▶ **Activity**
Omit all pictures and give the records below again exactly as written.
---
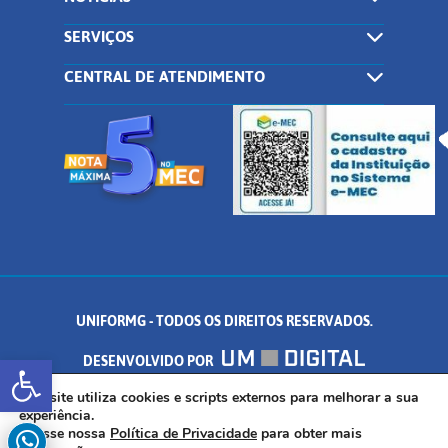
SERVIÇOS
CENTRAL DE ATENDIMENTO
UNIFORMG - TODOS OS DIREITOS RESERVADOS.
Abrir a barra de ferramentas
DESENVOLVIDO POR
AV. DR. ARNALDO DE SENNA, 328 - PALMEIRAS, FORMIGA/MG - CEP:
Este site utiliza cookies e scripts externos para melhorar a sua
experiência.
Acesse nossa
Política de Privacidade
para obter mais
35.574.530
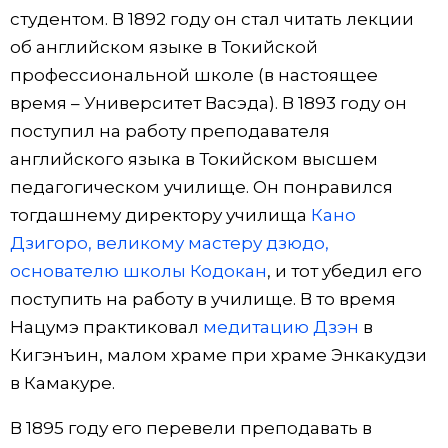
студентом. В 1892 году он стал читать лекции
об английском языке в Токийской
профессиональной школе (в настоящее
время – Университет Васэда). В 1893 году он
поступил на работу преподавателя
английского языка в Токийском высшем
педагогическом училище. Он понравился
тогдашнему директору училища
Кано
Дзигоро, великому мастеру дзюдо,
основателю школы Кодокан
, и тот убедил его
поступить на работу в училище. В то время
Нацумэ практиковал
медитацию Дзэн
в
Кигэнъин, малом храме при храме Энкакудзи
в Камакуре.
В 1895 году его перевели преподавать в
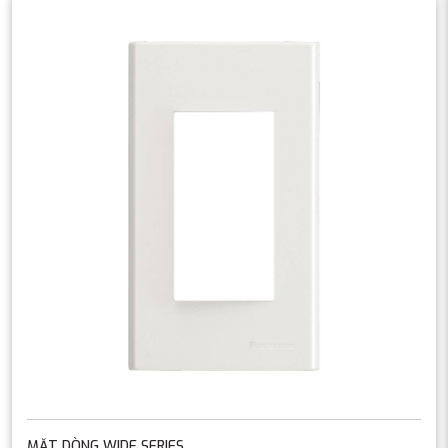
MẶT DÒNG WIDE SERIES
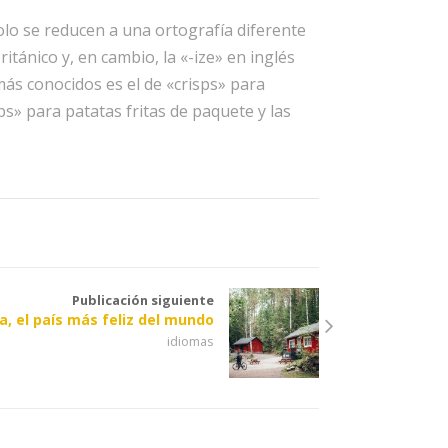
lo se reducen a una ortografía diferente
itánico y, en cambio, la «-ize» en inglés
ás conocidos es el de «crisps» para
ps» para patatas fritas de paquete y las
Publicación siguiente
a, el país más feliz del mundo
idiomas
---
▶ **Result of the task**
SERVIÇOS
CENTRAL DE ATENDIMENTO
UNIFORMG - TODOS OS DIREITOS RESERVADOS.
Abrir a barra de ferramentas
DESENVOLVIDO POR
AV. DR. ARNALDO DE SENNA, 328 - PALMEIRAS, FORMIGA/MG - CEP:
Este site utiliza cookies e scripts externos para melhorar a sua
experiência.
Acesse nossa
Política de Privacidade
para obter mais
35.574.530
студентом. В 1892 году он стал читать лекции
об английском языке в Токийской
профессиональной школе (в настоящее
время – Университет Васэда). В 1893 году он
поступил на работу преподавателя
английского языка в Токийском высшем
педагогическом училище. Он понравился
тогдашнему директору училища
Кано
Дзигоро, великому мастеру дзюдо,
основателю школы Кодокан
, и тот убедил его
поступить на работу в училище. В то время
Нацумэ практиковал
медитацию Дзэн
в
Кигэнъин, малом храме при храме Энкакудзи
в Камакуре.
В 1895 году его перевели преподавать в
MẶT DÒNG WIDE SERIES
lo se reducen a una ortografía diferente
itánico y, en cambio, la «-ize» en inglés
ás conocidos es el de «crisps» para
ps» para patatas fritas de paquete y las
Publicación siguiente
a, el país más feliz del mundo
idiomas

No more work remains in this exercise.